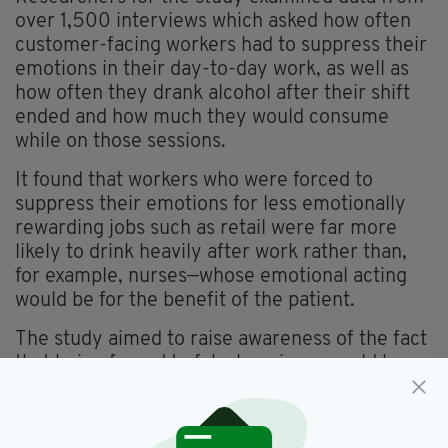
over 1,500 interviews which asked how often
customer-facing workers had to suppress their
emotions in their day-to-day work, as well as
how often they drank alcohol after their shift
ended and how much they would consume
while on those sessions.
It found that workers who were forced to
suppress their emotions for less emotionally
rewarding jobs such as retail were far more
likely to drink heavily after work rather than,
for example, nurses—whose emotional acting
would be for the benefit of the patient.
The study aimed to raise awareness of the fact
that being forced to fake happiness could have
a detrimental effect on workers’ drinking
habits, but will workplaces take note?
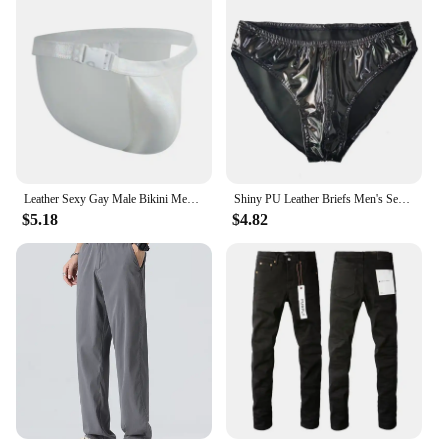
Leather Sexy Gay Male Bikini Men Underwear Brief and Swimwear All In One. You Can Use It As An Underwear or Swimwear,Up To You.
Shiny PU Leather Briefs Men's Sexy Pouch Underwear Nightwear Male Glossy Panties Dancing Nightclub Performances Bikini Bottoms
$5.18
$4.82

**TASK GOAL**
Apart from the pictures, every record must be set down exactly.

**RESULT BELOW**
over 1,500 interviews which asked how often
customer-facing workers had to suppress their
emotions in their day-to-day work, as well as
how often they drank alcohol after their shift
ended and how much they would consume
while on those sessions.
It found that workers who were forced to
suppress their emotions for less emotionally
rewarding jobs such as retail were far more
likely to drink heavily after work rather than,
for example, nurses—whose emotional acting
would be for the benefit of the patient.
The study aimed to raise awareness of the fact
that being forced to fake happiness could have
a detrimental effect on workers’ drinking
habits, but will workplaces take note?
Leather Sexy Gay Male Bikini Men Underwear Brief and Swimwear All In One. You Can Use It As An Underwear or Swimwear,Up To You.
Shiny PU Leather Briefs Men's Sexy Pouch Underwear Nightwear Male Glossy Panties Dancing Nightclub Performances Bikini Bottoms
$5.18
$4.82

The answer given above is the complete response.